La crisi silenziosa dei ristoranti cinesi: nel Cantone ne restano quattro, e arrancano. Altrettanti hanno chiuso negli ultimi due anni. Il “caso Bellariva”
LUGANO - Il signor Chan si aggira tra le sterpaglie, là dove i clienti affollavano i tavolini. Sui cassetti della spazzatura c'è ancora il suo nome. «È tutto rimasto uguale» sospira. Sono passati «un anno e tre mesi» da quando il ristorante Bellariva ha chiuso i battenti: posizione centralissima, di fianco all'hotel Bellevue sul lungolago, i padroni di casa «hanno deciso di vendere» e ora il locale giace in stato di abbandono. Dopo un braccio di ferro legale con la proprietà Chang, a pochi mesi dalla pensione, ha mollato il colpo. «Il gioco non vale più la candela – spiega – la clientela ticinese oggi cerca la cucina asiatica esclusivamente oltre confine, per i prezzi bassi».
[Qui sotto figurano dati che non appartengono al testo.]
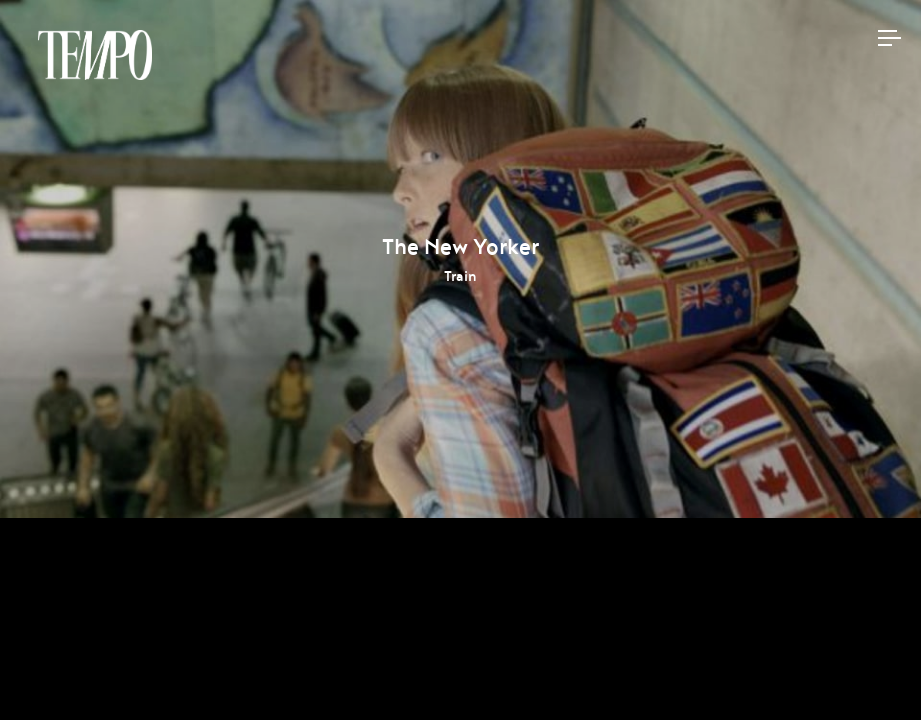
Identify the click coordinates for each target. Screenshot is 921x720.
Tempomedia (95, 55)
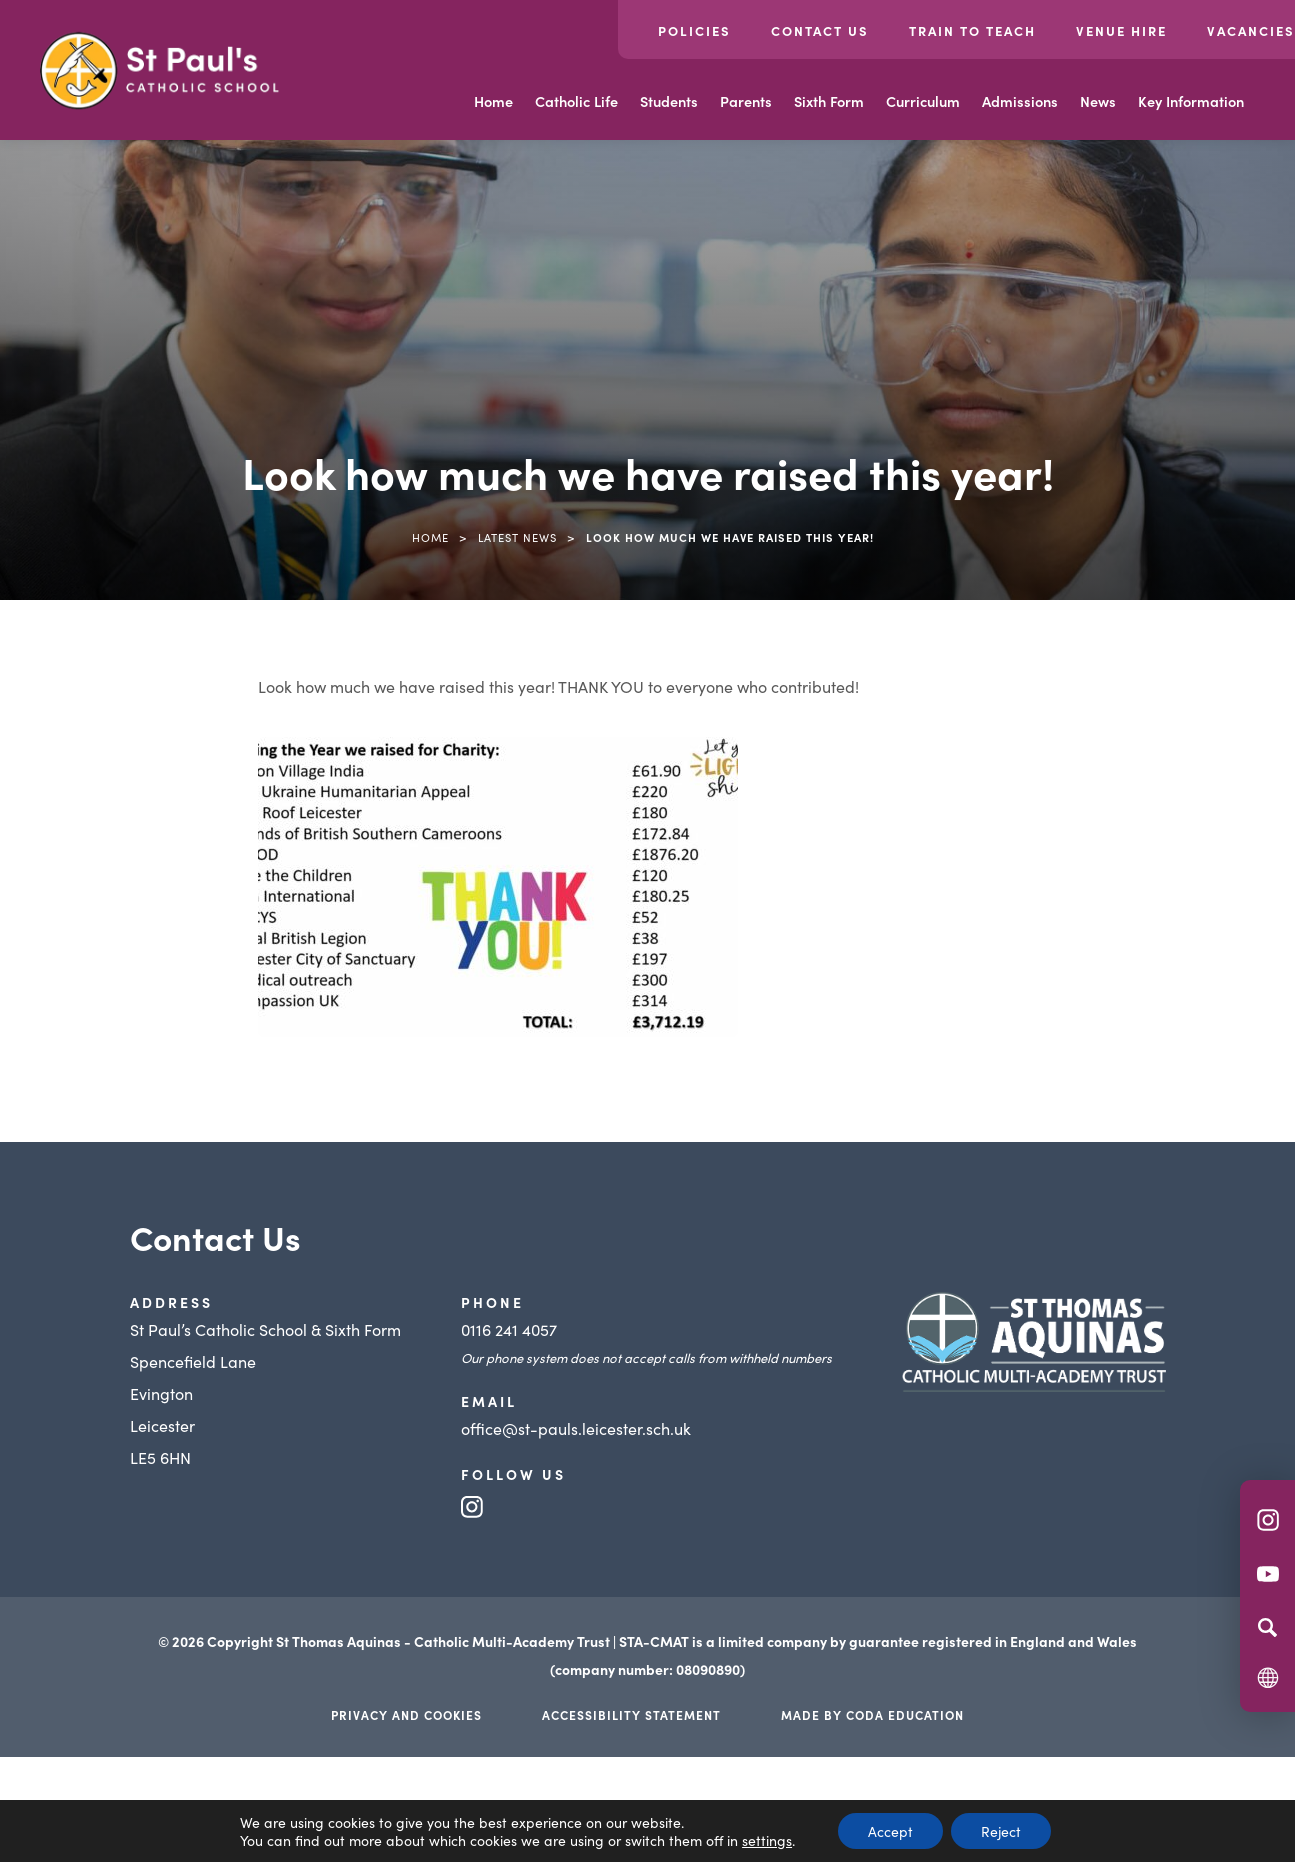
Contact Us (820, 30)
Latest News (517, 537)
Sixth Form (829, 101)
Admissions (1020, 101)
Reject (1001, 1831)
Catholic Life (576, 101)
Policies (694, 30)
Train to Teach (972, 30)
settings (767, 1840)
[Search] (1267, 1627)
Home (493, 101)
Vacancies (1251, 30)
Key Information (1191, 101)
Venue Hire (1121, 30)
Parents (746, 101)
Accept (890, 1831)
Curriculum (923, 101)
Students (669, 101)
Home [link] (430, 537)
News (1098, 101)
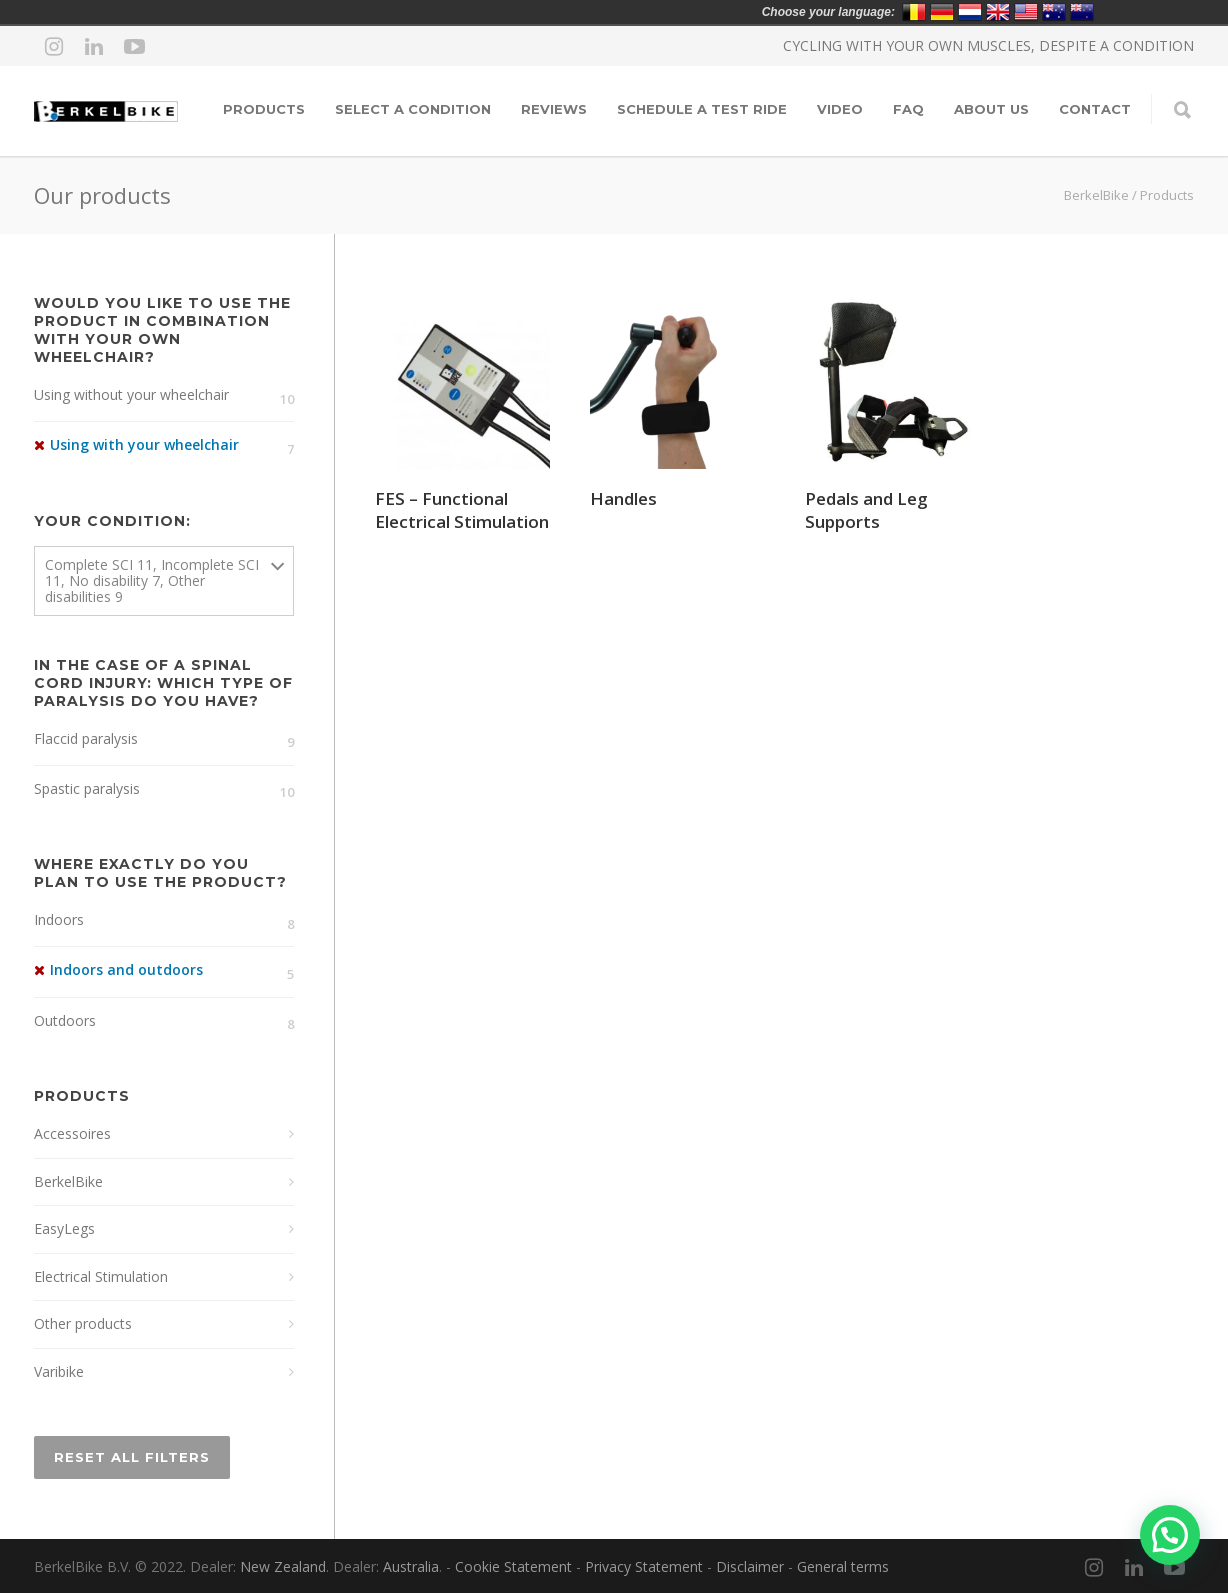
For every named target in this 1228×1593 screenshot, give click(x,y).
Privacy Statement (644, 1566)
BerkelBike (1096, 195)
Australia (411, 1566)
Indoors (59, 919)
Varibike (59, 1371)
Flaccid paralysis (86, 738)
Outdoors (65, 1020)
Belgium (914, 12)
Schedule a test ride (702, 109)
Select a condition (413, 109)
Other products (83, 1323)
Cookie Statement (513, 1566)
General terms (843, 1566)
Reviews (554, 109)
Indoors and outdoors (126, 969)
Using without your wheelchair (131, 394)
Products (264, 109)
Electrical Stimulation (101, 1276)
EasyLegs (64, 1228)
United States (1026, 12)
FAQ (908, 109)
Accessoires (72, 1133)
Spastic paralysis (87, 788)
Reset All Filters (132, 1457)
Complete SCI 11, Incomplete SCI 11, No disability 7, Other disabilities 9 (152, 580)
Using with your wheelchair (144, 444)
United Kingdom (998, 12)
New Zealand (283, 1566)
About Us (991, 109)
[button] (1170, 1535)
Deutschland (942, 12)
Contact (1095, 109)
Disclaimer (750, 1566)
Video (840, 109)
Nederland (970, 12)
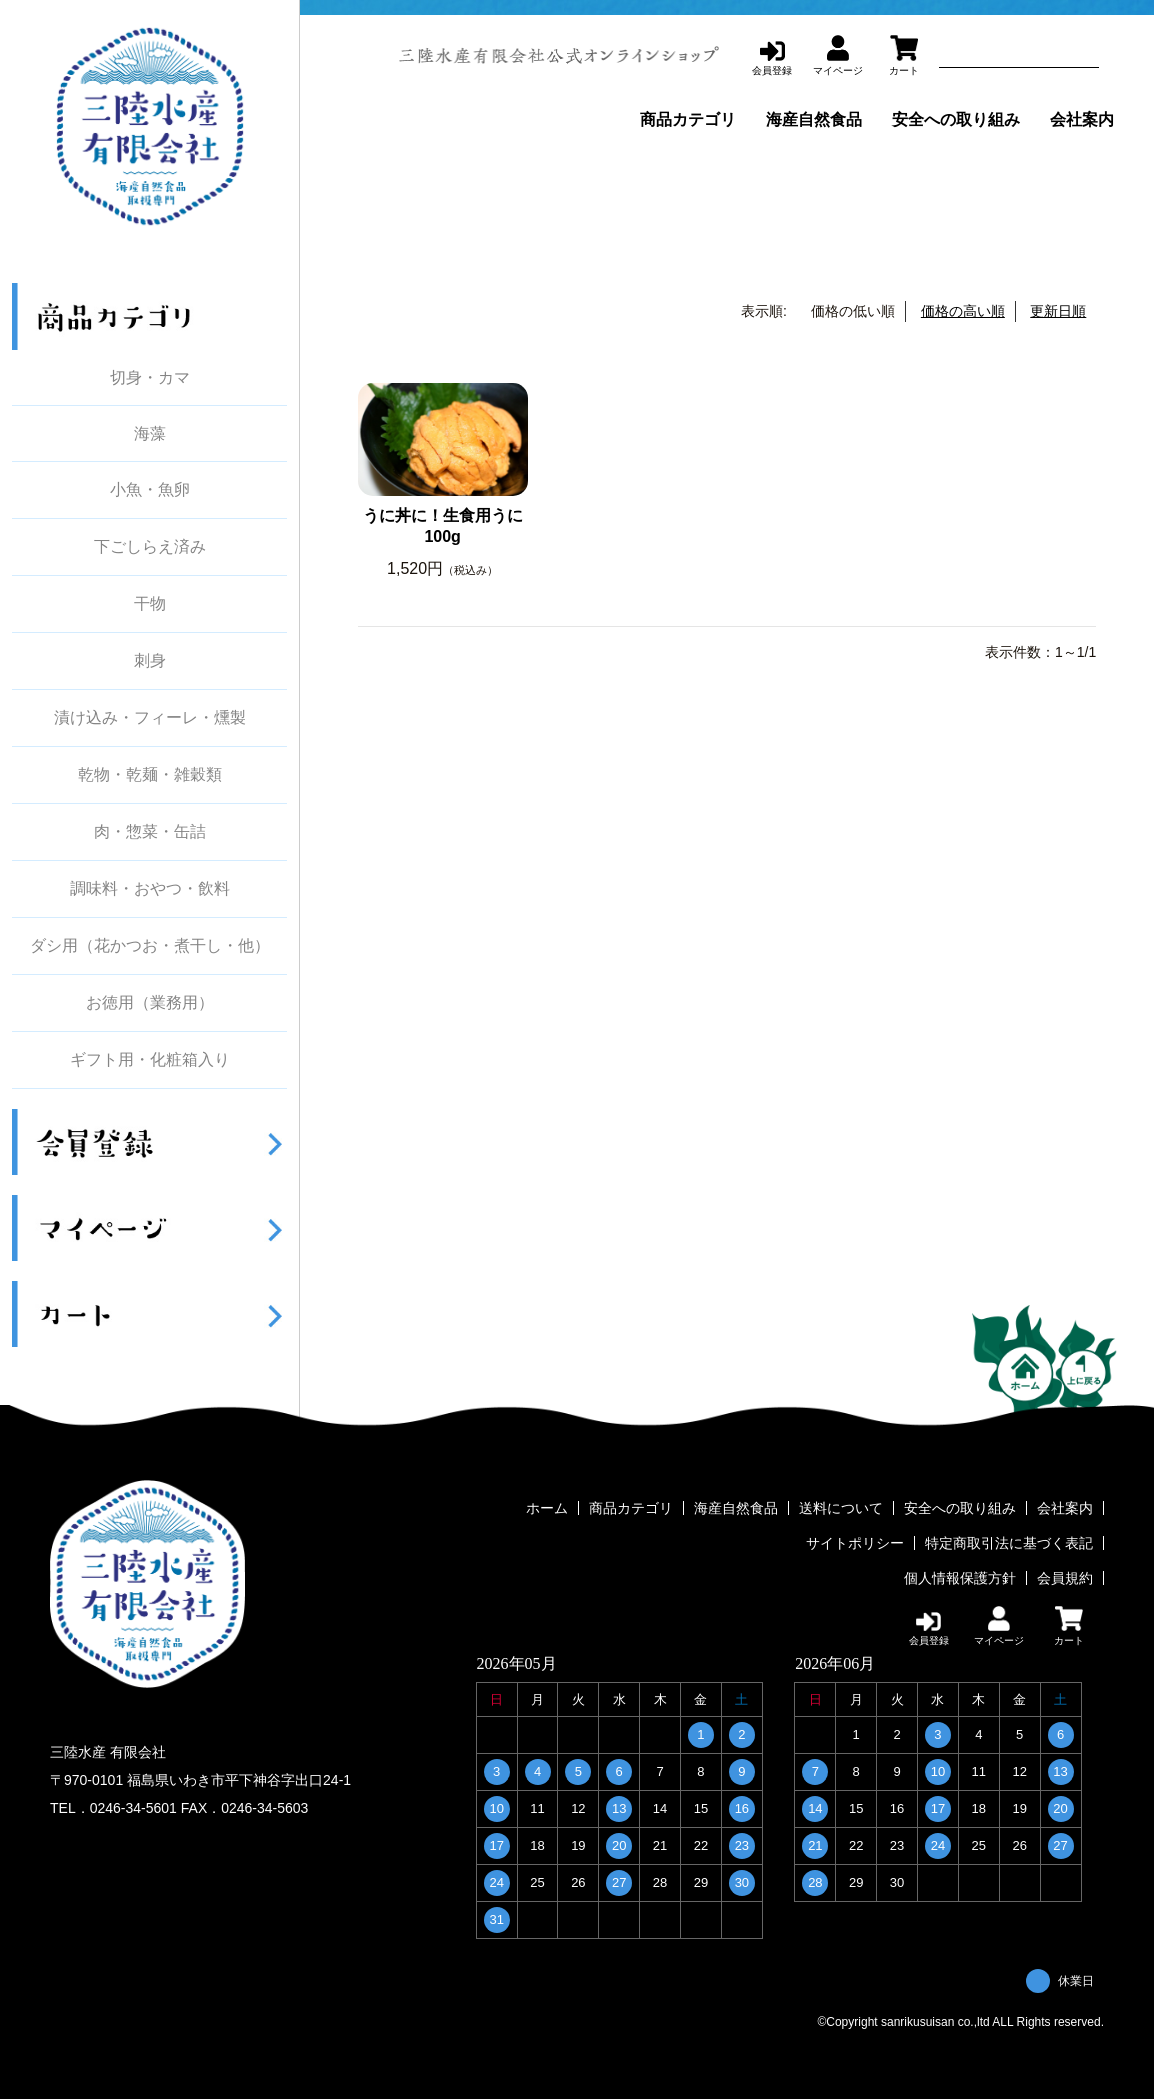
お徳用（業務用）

La crisi silenziosa - I numeri parlano chiaro: di 7 ristoranti cinesi presenti in Ticino nel 2015, ben quattro hanno chiuso i battenti negli scorsi mesi (uno ha riaperto a Tenero). Altri due, sempre a Lugano, starebbero per fare lo stesso a breve per «raggiunti limiti di età». Il ristorante “Cina” di piazza Riforma chiuderà tra un anno: «Il contratto scade e non vale la pena andare avanti» spiega il titolare, prossimo alla pensione. Anche qui, l'immmobile è stato venduto.
«Segno di disaffezione» - Il fatto è che le attività «non sono più abbastanza redditizie per mantenere posizioni centrali e sono le prime vittime della disaffezione della clientela per l'offerta locale» osserva Massimo Suter di GastroTicino. Colpa del franco forte, del proliferare di sushi-wok nei comuni italiani di frontiera (una decina solo a Lavena Ponte Tresa, stando a Tripadvisor) ma anche in Ticino. «La mia impressione è che si sia diversificata l'offerta asiatica ed etnica e questo abbia penalizzato le attività più tradizionali» commenta Francesca Wölfler del Centro culturale cinese il Ponte.
«Una perdita per il settore» - I pregiudizi su igiene e lavoro irregolare fanno il resto: anche se nel 2015 controlli a tappeto della Polizia cantonale in sette locali non hanno rilevato irregolarità. Quella dei ristoratori (ti)cinesi, in realtà, «è una nicchia che fa gruppo a sé ma non ha mai creato problemi» avverte Suter. La loro crisi silenziosa «è una perdita per tutto il settore e un segnale di una crisi più grande che, purtroppo, è ormai generale» conclude Suter.